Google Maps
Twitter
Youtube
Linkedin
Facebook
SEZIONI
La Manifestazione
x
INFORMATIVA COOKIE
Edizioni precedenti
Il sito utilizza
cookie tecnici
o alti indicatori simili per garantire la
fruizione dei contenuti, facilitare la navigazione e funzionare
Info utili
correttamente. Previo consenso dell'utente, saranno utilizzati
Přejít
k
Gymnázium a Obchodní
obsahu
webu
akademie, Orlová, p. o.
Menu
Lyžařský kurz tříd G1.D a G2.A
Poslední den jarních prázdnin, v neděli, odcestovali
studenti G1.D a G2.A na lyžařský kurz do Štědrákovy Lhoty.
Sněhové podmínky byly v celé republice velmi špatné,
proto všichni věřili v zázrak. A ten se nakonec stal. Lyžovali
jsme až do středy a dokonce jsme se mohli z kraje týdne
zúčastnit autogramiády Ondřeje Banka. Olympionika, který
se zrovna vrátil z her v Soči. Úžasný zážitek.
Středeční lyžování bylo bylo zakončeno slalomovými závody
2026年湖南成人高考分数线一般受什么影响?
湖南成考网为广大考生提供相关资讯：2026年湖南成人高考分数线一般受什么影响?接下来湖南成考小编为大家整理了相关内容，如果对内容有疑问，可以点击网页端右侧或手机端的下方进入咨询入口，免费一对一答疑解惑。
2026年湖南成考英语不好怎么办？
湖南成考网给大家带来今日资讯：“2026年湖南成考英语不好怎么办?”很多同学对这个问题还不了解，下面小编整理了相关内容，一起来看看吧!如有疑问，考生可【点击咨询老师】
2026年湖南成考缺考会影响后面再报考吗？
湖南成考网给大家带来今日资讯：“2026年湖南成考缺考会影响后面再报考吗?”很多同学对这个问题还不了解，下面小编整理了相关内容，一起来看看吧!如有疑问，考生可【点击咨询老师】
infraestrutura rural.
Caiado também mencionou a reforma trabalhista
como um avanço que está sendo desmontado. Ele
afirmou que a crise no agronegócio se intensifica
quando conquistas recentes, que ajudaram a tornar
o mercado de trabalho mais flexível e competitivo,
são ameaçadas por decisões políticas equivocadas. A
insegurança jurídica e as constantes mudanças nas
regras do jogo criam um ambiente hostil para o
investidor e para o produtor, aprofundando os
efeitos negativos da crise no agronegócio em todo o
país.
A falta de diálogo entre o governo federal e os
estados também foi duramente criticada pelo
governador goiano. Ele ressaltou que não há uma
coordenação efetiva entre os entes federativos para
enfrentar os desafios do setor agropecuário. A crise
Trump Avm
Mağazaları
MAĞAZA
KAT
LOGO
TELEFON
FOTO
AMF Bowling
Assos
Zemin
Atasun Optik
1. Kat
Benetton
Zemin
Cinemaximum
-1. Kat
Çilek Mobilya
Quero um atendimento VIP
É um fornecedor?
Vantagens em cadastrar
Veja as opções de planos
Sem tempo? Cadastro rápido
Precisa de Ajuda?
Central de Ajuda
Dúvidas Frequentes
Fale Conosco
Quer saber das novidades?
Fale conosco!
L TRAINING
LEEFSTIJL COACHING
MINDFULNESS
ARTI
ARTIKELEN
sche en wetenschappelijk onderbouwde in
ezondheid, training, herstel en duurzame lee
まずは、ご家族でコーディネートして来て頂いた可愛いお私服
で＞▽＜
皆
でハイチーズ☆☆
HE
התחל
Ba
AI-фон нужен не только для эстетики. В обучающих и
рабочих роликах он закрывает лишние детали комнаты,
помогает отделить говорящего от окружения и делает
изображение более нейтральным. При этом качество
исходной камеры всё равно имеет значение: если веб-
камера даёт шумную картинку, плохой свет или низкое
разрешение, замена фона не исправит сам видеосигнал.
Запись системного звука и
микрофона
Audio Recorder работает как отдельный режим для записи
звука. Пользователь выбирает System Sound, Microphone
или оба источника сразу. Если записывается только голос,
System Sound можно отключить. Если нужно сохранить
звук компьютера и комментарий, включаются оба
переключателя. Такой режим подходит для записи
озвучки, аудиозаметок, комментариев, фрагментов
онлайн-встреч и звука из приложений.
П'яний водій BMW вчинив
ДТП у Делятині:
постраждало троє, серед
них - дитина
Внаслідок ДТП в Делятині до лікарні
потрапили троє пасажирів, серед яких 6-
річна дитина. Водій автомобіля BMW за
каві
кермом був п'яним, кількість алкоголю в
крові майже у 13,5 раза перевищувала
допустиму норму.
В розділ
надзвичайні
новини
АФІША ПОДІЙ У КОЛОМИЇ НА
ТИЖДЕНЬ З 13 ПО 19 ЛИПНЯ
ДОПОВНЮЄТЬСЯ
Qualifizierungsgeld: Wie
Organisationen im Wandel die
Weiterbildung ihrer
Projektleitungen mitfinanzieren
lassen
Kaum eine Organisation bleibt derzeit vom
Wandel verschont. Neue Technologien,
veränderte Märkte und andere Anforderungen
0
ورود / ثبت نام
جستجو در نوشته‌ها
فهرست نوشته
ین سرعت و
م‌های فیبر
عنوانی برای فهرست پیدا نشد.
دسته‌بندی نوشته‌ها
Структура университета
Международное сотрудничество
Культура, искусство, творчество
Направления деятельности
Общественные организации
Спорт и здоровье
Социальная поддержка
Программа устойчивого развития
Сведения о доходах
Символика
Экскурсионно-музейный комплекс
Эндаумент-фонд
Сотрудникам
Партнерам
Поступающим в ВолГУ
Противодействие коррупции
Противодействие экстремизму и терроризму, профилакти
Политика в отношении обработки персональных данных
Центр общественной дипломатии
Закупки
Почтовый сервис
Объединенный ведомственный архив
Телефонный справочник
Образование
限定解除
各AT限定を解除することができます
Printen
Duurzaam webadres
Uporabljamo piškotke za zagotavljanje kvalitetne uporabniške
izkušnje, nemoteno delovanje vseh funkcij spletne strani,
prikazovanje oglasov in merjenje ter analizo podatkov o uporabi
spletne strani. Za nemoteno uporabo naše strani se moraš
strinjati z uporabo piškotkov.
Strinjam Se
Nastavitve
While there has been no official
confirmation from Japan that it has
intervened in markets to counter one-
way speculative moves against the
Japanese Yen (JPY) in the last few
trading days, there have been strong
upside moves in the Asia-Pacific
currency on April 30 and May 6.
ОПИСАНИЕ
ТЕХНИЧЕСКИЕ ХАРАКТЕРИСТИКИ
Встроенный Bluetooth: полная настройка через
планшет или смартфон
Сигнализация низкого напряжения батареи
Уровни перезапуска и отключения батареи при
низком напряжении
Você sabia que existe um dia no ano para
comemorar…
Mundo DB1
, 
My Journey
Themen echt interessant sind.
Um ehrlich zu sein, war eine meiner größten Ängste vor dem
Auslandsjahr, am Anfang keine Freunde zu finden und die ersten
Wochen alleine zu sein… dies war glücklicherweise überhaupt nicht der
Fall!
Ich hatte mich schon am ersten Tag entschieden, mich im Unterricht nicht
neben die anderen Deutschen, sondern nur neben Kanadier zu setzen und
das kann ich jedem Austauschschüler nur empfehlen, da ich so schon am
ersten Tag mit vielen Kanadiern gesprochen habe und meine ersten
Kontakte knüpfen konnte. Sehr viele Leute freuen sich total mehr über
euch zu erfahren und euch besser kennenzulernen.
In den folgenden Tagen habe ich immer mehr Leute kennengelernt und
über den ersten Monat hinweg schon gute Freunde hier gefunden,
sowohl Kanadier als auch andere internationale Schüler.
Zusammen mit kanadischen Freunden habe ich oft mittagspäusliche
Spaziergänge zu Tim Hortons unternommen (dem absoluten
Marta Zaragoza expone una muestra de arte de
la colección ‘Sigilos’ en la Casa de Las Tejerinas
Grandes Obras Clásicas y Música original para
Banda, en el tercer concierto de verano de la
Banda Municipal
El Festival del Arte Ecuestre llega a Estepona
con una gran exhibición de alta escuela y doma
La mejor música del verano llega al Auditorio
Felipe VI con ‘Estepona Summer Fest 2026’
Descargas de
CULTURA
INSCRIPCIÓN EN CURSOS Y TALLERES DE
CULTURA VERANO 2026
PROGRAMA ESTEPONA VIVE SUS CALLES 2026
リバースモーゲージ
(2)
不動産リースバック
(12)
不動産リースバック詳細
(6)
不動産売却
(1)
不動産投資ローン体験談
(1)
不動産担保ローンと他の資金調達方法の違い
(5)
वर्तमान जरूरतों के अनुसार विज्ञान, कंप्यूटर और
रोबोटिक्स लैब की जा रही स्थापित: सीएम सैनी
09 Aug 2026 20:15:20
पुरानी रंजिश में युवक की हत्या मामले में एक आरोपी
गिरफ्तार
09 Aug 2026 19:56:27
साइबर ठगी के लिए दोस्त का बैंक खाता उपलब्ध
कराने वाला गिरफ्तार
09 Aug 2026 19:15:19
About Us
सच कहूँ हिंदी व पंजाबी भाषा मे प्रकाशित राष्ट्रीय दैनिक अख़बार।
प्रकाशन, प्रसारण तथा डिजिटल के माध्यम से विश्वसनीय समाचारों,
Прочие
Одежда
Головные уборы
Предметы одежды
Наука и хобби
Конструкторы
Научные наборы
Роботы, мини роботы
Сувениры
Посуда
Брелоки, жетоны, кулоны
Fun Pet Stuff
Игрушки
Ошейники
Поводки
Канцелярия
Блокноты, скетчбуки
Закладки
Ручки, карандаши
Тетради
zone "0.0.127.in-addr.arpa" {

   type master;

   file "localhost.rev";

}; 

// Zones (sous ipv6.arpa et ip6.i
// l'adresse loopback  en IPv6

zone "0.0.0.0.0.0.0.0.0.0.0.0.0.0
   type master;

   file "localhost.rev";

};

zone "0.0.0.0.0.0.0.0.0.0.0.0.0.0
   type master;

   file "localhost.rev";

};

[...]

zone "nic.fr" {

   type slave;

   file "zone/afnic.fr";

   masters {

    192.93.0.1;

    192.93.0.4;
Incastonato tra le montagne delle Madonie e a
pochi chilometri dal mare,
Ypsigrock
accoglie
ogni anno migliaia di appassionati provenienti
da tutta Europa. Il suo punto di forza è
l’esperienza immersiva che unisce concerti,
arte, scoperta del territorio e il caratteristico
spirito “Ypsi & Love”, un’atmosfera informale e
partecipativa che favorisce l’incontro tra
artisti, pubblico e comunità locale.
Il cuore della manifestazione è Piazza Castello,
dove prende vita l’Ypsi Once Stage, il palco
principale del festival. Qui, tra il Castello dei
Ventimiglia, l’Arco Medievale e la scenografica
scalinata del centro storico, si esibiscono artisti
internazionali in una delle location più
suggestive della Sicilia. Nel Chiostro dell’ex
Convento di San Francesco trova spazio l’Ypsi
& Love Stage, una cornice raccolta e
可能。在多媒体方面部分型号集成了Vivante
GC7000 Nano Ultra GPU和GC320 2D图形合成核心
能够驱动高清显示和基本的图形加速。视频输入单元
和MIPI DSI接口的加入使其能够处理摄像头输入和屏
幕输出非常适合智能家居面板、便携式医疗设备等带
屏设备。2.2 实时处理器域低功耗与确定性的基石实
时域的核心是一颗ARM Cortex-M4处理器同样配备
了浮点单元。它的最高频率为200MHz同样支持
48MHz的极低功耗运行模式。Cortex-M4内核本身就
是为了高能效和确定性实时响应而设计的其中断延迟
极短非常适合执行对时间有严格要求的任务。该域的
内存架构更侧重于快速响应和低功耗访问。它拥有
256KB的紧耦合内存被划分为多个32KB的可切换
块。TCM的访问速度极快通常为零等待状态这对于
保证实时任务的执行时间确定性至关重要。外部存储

» **Problem to work on**:
Show each line of the data that contains the string "moves".

» **Completed exercise**:
way speculative moves against the
upside moves in the Asia-Pacific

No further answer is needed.